Critics of George W. Bush’s proposal to expand the number of Americans with health insurance correctly identify its weak link: a reliance on tax deductions. According to the Kaiser Family Foundation, 43 percent of the 46 million uninsured have no income tax liability. As a result, the White House predicts its proposal will reduce the uninsured by only 7-10 percent.
Hopefully, the critical weakness of the White House health care incentive will open the door to a wider debate about the shortcomings of tax deductions (and credits) overall.
The cost of tax breaks, or as economists now more accurately describe them, “tax expenditures,” is $500 billion to $800 billion a year, roughly 5 percent of the gross domestic product. The vast majority of these tax breaks are inherently unfair. A $1,000 tax deduction might be worth $400 to a wealthy household, $200 to a middle-income household, and not a penny to a poor family. Indeed, 37 percent of all households, home to almost half of all children, have no tax liability.
Why do we skew tax breaks to favor richer people and more profitable businesses? No evidence suggests that they have a higher propensity to engage in socially beneficial behavior. Just ask any waitress or waiter to tell you who tips them better, the wealthy or the working class.
There is a way to avoid incentive inequity. Make the tax incentives refundable tax credits. This is how the earned income tax credit (EITC) works. The government will send you a check even if you pay no taxes. As a result, the EITC is now the largest and arguably by far the most effective anti-poverty initiative.
More typical is our housing tax incentives. For all but the very rich, houses represent the single largest source of lifetime financial savings. The lack of housing, and the resulting lack of savings, is particularly high among blacks and Hispanics. In 2005, government provided $150 billion to homeowners in tax subsidies, but the way the subsidies were structured did little to improve the situation.
Why not replace the housing tax deductions with a level refundable tax credit? It could be revenue neutral by using the current Treasury loss for housing deductions as the cap. Economists Richard Green and Kerry Vandell have examined such a system and predicted it could increase overall home ownership by 3-5 percentage points, and even more impressive, increase home ownership by up to 8 percentage points among the lowest income households.

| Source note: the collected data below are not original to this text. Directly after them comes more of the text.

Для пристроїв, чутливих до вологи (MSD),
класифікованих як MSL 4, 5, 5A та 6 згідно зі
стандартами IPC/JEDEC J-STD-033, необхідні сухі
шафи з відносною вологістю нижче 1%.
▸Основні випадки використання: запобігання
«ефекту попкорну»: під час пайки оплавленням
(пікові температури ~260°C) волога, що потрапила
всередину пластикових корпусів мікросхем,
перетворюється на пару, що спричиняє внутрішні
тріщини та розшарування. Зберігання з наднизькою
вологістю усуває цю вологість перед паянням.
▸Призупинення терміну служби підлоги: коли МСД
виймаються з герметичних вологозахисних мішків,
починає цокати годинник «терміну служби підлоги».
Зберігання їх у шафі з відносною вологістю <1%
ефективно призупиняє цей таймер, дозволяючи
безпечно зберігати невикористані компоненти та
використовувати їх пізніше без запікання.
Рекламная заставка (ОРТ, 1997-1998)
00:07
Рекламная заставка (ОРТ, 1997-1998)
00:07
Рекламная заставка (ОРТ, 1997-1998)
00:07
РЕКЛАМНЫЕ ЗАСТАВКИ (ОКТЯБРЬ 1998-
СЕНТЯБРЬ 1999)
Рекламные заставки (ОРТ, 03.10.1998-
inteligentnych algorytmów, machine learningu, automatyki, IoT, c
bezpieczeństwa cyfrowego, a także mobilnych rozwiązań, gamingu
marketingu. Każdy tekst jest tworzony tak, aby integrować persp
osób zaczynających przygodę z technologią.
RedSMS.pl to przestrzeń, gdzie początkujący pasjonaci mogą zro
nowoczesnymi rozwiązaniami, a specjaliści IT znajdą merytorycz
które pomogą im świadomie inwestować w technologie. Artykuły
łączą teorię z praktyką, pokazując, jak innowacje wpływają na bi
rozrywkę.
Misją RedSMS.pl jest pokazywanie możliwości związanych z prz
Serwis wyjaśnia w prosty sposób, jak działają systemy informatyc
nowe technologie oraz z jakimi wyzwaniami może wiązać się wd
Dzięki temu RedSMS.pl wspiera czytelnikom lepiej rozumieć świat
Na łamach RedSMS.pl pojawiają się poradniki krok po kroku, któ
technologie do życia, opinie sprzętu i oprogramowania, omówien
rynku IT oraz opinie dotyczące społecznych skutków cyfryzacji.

Economists at Brookings and MIT have proposed that we replace the current tax incentives for contributions to retirement plans with a 30 percent government matching contribution. Under this scenario, worker contributions to 401k accounts would no longer be excluded from taxable income. Contributions to IRAs would no longer be tax deductible. Employer contributions to the plan would be taxable, just the way current wages are.
To the federal treasury, the change would be revenue neutral. To the recipient, the tax policy would be a great deal fairer.

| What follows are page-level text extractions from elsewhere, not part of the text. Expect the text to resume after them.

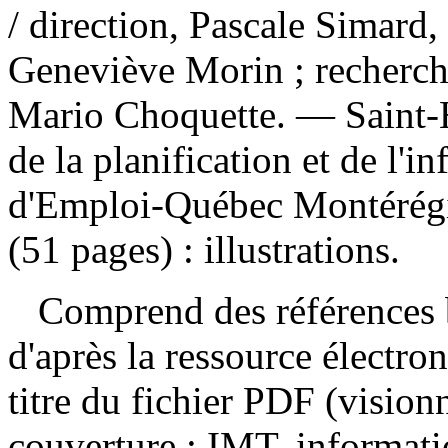
/ direction, Pascale Simard, 
Geneviève Morin ; recherch
Mario Choquette. — Saint-H
de la planification et de l'i
d'Emploi‐Québec Montérégi
(51 pages) : illustrations.
Comprend des références b
d'après la ressource électron
titre du fichier PDF (visio
couverture :
IMT, informati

As currently designed, tax breaks are not only inequitable. They are inefficient. This is particularly striking with federal renewable energy incentives.

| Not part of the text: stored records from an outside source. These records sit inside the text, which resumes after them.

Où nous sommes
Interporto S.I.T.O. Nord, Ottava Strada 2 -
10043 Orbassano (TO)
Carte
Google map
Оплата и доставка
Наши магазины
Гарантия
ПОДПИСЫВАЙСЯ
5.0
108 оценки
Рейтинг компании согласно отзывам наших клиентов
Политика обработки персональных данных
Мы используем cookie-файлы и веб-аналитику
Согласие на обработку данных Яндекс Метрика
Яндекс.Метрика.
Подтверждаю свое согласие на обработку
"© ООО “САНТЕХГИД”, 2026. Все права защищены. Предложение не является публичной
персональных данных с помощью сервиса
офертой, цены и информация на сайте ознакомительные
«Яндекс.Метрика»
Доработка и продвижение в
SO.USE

Owners of wind turbines currently qualify for a federal tax credit per kwh generated. But farmers and other rural residents very rarely earn sufficient taxable income to take advantage of this incentive. As a result, to enable “locally owned” wind turbines, which produce the same amount of wind energy while generating a far higher amount of local and regional economic activity, a cumbersome corporate structure is created. The locals become partners with Wall Street or corporate investment firms that take the tax incentives and provide the financing.
If the federal government converted the incentive into a refundable tax credit, the cost to the Treasury would be the same. But 100 percent of the incentive would reach the local owners and the rural development impact would be far greater.
Every legislative session and political campaign is replete with debates about taxes. Tax breaks, on the other hand, largely travel under the radar. With hundreds of billions of dollars on the table, and a demonstrably unfair and inefficient system currently in place, one would hope tax incentives would soon garner the attention they deserve.